> [Work instruction]
The records underneath are to be repeated exactly, with the pictures left out.

=== Section Start ===

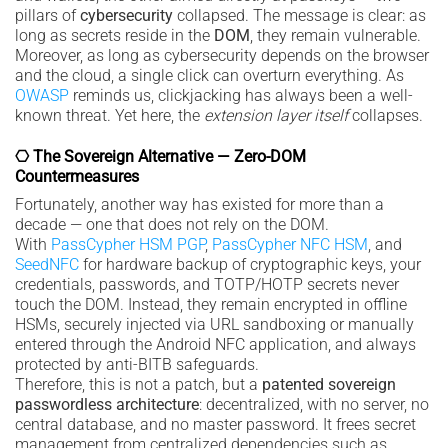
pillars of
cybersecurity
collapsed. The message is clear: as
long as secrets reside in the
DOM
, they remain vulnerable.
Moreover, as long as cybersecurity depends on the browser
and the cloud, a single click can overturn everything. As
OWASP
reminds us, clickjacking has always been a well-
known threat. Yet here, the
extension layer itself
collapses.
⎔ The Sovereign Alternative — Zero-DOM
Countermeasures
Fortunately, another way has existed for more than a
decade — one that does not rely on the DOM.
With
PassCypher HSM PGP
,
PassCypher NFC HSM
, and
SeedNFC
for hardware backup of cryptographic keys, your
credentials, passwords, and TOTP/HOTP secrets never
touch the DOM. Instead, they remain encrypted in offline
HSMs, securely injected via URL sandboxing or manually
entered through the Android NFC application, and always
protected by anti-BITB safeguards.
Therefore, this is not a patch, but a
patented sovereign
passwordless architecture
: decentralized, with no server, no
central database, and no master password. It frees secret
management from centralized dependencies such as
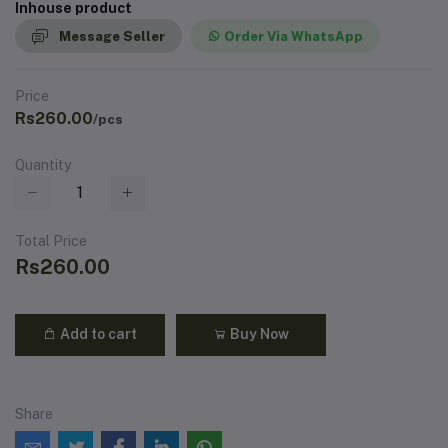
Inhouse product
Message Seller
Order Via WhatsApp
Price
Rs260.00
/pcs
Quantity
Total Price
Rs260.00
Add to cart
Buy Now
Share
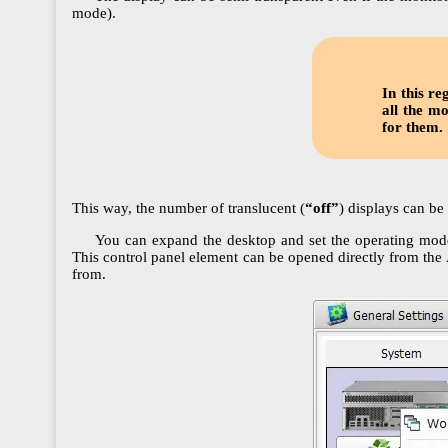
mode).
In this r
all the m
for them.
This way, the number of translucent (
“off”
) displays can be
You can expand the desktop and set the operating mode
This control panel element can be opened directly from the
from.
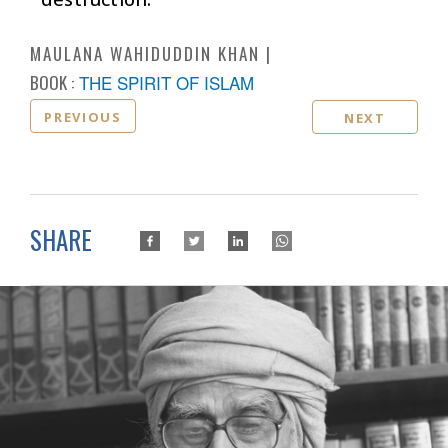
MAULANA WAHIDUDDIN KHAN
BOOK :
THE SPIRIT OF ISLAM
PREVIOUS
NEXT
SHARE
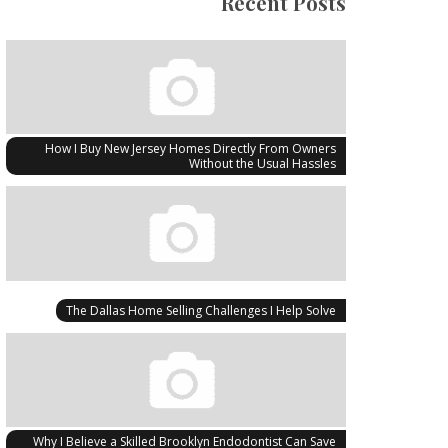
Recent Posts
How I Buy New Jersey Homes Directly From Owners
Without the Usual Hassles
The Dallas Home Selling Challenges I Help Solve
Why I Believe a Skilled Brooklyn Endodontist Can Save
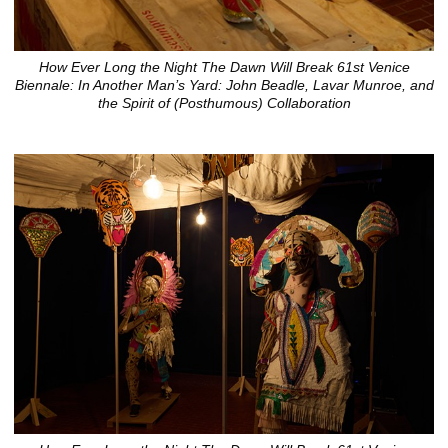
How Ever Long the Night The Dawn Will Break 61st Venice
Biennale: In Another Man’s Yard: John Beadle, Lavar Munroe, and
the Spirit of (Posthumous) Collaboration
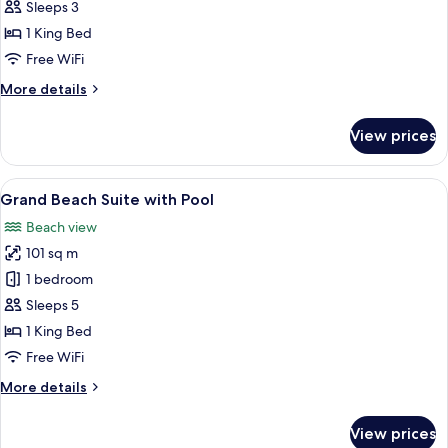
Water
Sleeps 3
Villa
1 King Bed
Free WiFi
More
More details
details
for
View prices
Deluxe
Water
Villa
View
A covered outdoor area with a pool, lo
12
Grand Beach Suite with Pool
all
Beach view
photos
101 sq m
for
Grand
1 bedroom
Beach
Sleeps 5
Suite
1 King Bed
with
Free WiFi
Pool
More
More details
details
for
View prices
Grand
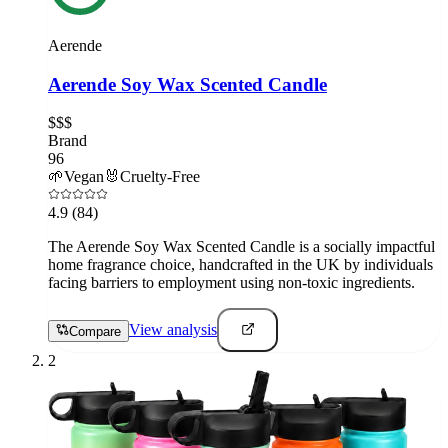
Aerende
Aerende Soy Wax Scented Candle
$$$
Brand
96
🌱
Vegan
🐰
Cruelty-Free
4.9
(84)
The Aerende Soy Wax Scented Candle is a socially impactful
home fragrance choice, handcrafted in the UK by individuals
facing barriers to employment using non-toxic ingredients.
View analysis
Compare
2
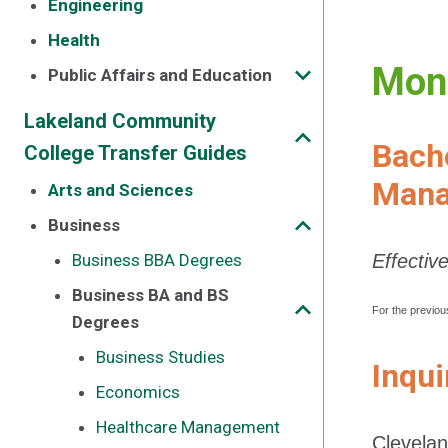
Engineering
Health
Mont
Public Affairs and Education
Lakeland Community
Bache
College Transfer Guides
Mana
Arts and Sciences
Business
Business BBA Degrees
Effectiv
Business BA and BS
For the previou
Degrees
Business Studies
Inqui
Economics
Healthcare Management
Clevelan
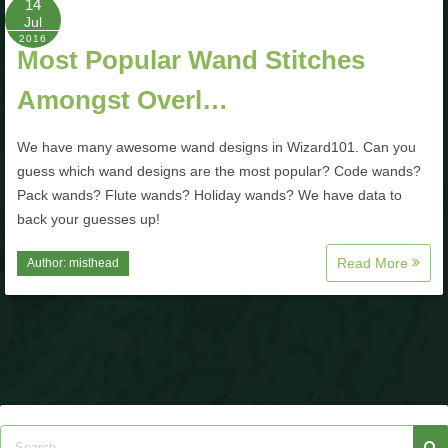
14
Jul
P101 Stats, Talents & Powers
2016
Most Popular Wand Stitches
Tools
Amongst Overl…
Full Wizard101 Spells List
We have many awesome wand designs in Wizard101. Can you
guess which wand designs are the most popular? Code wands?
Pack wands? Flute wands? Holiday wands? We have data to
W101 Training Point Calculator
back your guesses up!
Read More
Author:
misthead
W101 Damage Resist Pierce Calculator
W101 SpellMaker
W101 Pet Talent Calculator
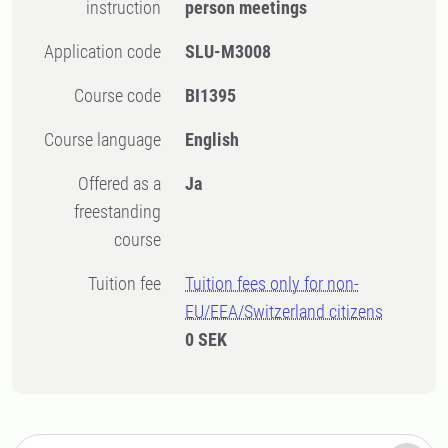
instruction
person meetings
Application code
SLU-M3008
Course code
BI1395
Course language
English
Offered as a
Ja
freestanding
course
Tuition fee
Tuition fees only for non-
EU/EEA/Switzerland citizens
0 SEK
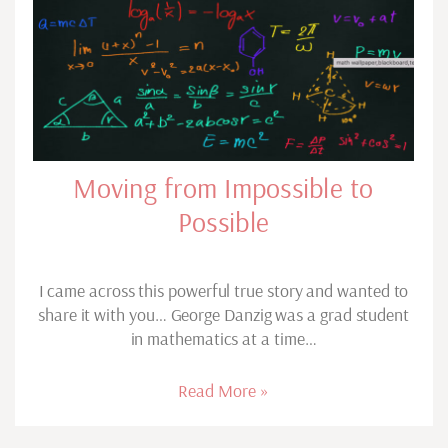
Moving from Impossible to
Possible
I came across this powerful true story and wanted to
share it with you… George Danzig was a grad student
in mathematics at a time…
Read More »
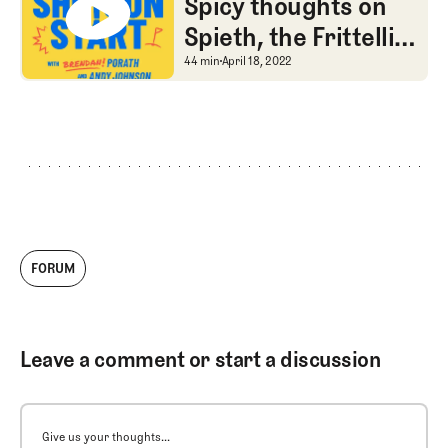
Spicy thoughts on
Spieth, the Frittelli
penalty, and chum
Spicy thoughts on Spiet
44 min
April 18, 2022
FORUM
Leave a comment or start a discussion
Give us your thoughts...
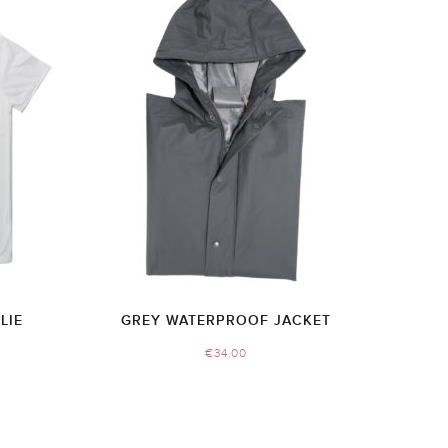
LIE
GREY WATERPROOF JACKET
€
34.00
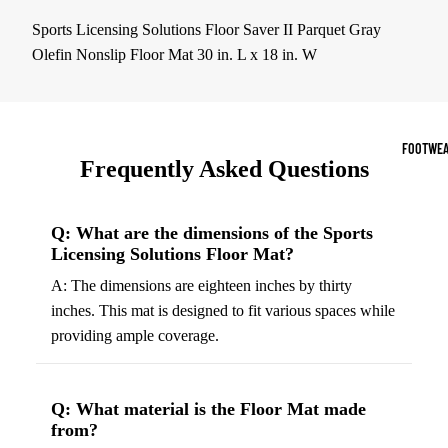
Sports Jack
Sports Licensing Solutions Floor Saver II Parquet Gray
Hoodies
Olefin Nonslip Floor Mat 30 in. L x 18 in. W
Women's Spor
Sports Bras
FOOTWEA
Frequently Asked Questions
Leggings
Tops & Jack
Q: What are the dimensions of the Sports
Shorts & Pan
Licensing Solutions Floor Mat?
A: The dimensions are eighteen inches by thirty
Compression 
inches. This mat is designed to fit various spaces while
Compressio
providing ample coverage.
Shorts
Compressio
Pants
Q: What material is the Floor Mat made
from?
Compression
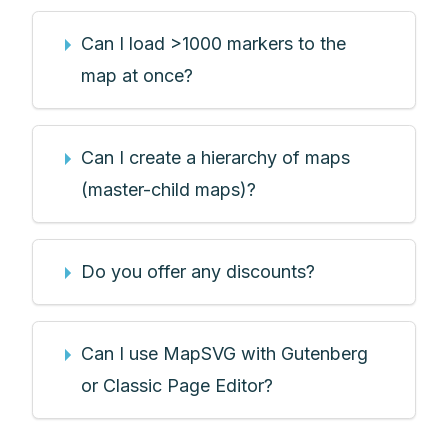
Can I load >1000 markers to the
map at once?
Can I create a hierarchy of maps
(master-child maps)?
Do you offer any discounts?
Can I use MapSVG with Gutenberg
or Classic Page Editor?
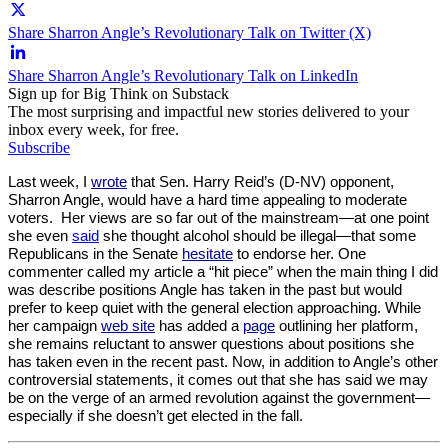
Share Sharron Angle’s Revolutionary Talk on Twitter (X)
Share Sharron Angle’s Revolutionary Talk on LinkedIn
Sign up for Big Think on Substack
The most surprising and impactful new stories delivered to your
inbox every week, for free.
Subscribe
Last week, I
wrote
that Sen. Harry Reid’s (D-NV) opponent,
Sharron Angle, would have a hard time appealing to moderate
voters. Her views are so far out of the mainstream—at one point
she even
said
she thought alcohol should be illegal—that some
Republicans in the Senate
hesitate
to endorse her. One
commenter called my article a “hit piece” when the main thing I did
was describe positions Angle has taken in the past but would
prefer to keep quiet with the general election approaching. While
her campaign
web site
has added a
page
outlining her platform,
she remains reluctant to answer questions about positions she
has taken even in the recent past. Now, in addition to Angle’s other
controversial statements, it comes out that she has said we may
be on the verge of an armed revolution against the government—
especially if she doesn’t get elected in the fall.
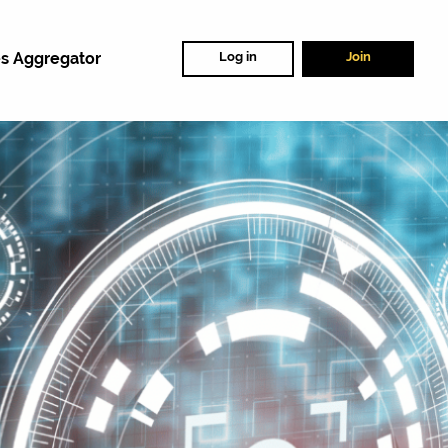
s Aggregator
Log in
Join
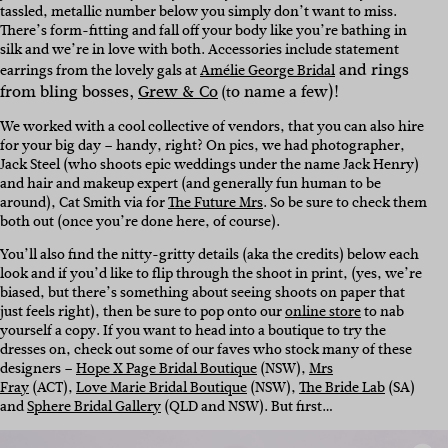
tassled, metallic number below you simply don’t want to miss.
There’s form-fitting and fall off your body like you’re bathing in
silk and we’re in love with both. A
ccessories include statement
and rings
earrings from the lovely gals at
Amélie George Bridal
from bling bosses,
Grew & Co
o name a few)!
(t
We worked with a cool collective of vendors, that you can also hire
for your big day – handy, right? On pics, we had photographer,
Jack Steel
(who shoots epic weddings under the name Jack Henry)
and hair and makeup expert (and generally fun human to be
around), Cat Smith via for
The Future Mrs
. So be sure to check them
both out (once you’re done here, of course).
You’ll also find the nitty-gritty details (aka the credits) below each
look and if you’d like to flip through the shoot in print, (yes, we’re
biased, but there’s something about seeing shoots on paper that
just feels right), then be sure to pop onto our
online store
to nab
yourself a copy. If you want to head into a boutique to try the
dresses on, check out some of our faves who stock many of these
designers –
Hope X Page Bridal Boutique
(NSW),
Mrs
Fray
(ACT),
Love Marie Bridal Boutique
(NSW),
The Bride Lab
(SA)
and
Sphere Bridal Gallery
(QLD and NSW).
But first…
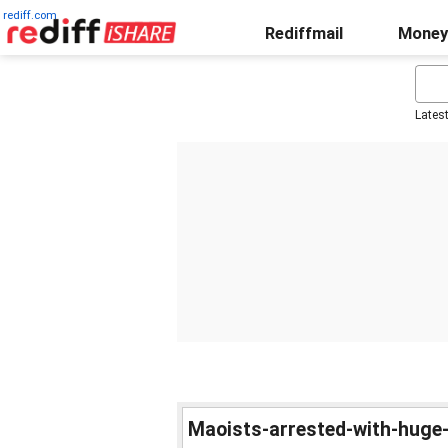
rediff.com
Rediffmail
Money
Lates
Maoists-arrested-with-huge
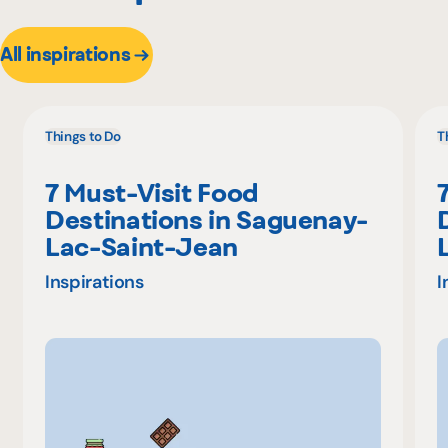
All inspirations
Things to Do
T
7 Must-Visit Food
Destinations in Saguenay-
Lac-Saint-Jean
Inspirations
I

=== Section End ===

> [Solution to this problem]
pillars of
cybersecurity
collapsed. The message is clear: as
long as secrets reside in the
DOM
, they remain vulnerable.
Moreover, as long as cybersecurity depends on the browser
and the cloud, a single click can overturn everything. As
OWASP
reminds us, clickjacking has always been a well-
known threat. Yet here, the
extension layer itself
collapses.
⎔ The Sovereign Alternative — Zero-DOM
Countermeasures
Fortunately, another way has existed for more than a
decade — one that does not rely on the DOM.
With
PassCypher HSM PGP
,
PassCypher NFC HSM
, and
SeedNFC
for hardware backup of cryptographic keys, your
credentials, passwords, and TOTP/HOTP secrets never
touch the DOM. Instead, they remain encrypted in offline
HSMs, securely injected via URL sandboxing or manually
entered through the Android NFC application, and always
protected by anti-BITB safeguards.
Therefore, this is not a patch, but a
patented sovereign
passwordless architecture
: decentralized, with no server, no
central database, and no master password. It frees secret
management from centralized dependencies such as
Inhouse product
Message Seller
Order Via WhatsApp
Price
Rs260.00
/pcs
Quantity
Total Price
Rs260.00
Add to cart
Buy Now
Share
mode).
In this r
all the m
for them.
This way, the number of translucent (
“off”
) displays can be
You can expand the desktop and set the operating mode
This control panel element can be opened directly from the
from.
MAULANA WAHIDUDDIN KHAN
BOOK :
THE SPIRIT OF ISLAM
PREVIOUS
NEXT
SHARE
Recent Posts
How I Buy New Jersey Homes Directly From Owners
Without the Usual Hassles
The Dallas Home Selling Challenges I Help Solve
Why I Believe a Skilled Brooklyn Endodontist Can Save
How Ever Long the Night The Dawn Will Break 61st Venice
Biennale: In Another Man’s Yard: John Beadle, Lavar Munroe, and
the Spirit of (Posthumous) Collaboration
Water
Sleeps 3
Villa
1 King Bed
Free WiFi
More
More details
details
for
View prices
Deluxe
Water
Villa
View
A covered outdoor area with a pool, lo
12
Grand Beach Suite with Pool
all
Beach view
photos
101 sq m
for
Grand
1 bedroom
Beach
Sleeps 5
Suite
1 King Bed
with
Free WiFi
Pool
More
More details
details
for
View prices
Grand
Aerende
Aerende Soy Wax Scented Candle
$$$
Brand
96
🌱
Vegan
🐰
Cruelty-Free
4.9
(84)
The Aerende Soy Wax Scented Candle is a socially impactful
home fragrance choice, handcrafted in the UK by individuals
facing barriers to employment using non-toxic ingredients.
View analysis
Compare
2
Engineering
Health
Mont
Public Affairs and Education
Lakeland Community
Bache
College Transfer Guides
Mana
Arts and Sciences
Business
Business BBA Degrees
Effectiv
Business BA and BS
For the previou
Degrees
Business Studies
Inqui
Economics
Healthcare Management
Clevelan
14
Jul
P101 Stats, Talents & Powers
2016
Most Popular Wand Stitches
Tools
Amongst Overl…
Full Wizard101 Spells List
We have many awesome wand designs in Wizard101. Can you
guess which wand designs are the most popular? Code wands?
Pack wands? Flute wands? Holiday wands? We have data to
W101 Training Point Calculator
back your guesses up!
Read More
Author:
misthead
W101 Damage Resist Pierce Calculator
W101 SpellMaker
W101 Pet Talent Calculator
instruction
person meetings
Application code
SLU-M3008
Course code
BI1395
Course language
English
Offered as a
Ja
freestanding
course
Tuition fee
Tuition fees only for non-
EU/EEA/Switzerland citizens
0 SEK
Moving from Impossible to
Possible
I came across this powerful true story and wanted to
share it with you… George Danzig was a grad student
in mathematics at a time…
Read More »
Spicy thoughts on
Spieth, the Frittelli
penalty, and chum
Spicy thoughts on Spiet
44 min
April 18, 2022
FORUM
Leave a comment or start a discussion
Give us your thoughts...
LIE
GREY WATERPROOF JACKET
€
34.00
Sports Jack
Sports Licensing Solutions Floor Saver II Parquet Gray
Hoodies
Olefin Nonslip Floor Mat 30 in. L x 18 in. W
Women's Spor
Sports Bras
FOOTWEA
Frequently Asked Questions
Leggings
Tops & Jack
Q: What are the dimensions of the Sports
Shorts & Pan
Licensing Solutions Floor Mat?
A: The dimensions are eighteen inches by thirty
Compression 
inches. This mat is designed to fit various spaces while
Compressio
providing ample coverage.
Shorts
Compressio
Pants
Q: What material is the Floor Mat made
from?
Compression
Can I load >1000 markers to the
map at once?
Can I create a hierarchy of maps
(master-child maps)?
Do you offer any discounts?
Can I use MapSVG with Gutenberg
or Classic Page Editor?
Share Sharron Angle’s Revolutionary Talk on Twitter (X)
Share Sharron Angle’s Revolutionary Talk on LinkedIn
Sign up for Big Think on Substack
The most surprising and impactful new stories delivered to your
inbox every week, for free.
Subscribe
Last week, I
wrote
that Sen. Harry Reid’s (D-NV) opponent,
Sharron Angle, would have a hard time appealing to moderate
voters. Her views are so far out of the mainstream—at one point
she even
said
she thought alcohol should be illegal—that some
Republicans in the Senate
hesitate
to endorse her. One
commenter called my article a “hit piece” when the main thing I did
was describe positions Angle has taken in the past but would
prefer to keep quiet with the general election approaching. While
her campaign
web site
has added a
page
outlining her platform,
she remains reluctant to answer questions about positions she
has taken even in the recent past. Now, in addition to Angle’s other
controversial statements, it comes out that she has said we may
be on the verge of an armed revolution against the government—
especially if she doesn’t get elected in the fall.
s Aggregator
Log in
Join
tassled, metallic number below you simply don’t want to miss.
There’s form-fitting and fall off your body like you’re bathing in
silk and we’re in love with both. A
ccessories include statement
and rings
earrings from the lovely gals at
Amélie George Bridal
from bling bosses,
Grew & Co
o name a few)!
(t
We worked with a cool collective of vendors, that you can also hire
for your big day – handy, right? On pics, we had photographer,
Jack Steel
(who shoots epic weddings under the name Jack Henry)
and hair and makeup expert (and generally fun human to be
around), Cat Smith via for
The Future Mrs
. So be sure to check them
both out (once you’re done here, of course).
You’ll also find the nitty-gritty details (aka the credits) below each
look and if you’d like to flip through the shoot in print, (yes, we’re
biased, but there’s something about seeing shoots on paper that
just feels right), then be sure to pop onto our
online store
to nab
yourself a copy. If you want to head into a boutique to try the
dresses on, check out some of our faves who stock many of these
designers –
Hope X Page Bridal Boutique
(NSW),
Mrs
Fray
(ACT),
Love Marie Bridal Boutique
(NSW),
The Bride Lab
(SA)
and
Sphere Bridal Gallery
(QLD and NSW).
But first…
rediff.com
Rediffmail
Money
Lates
Maoists-arrested-with-huge
All inspirations
Things to Do
T
7 Must-Visit Food
Destinations in Saguenay-
Lac-Saint-Jean
Inspirations
I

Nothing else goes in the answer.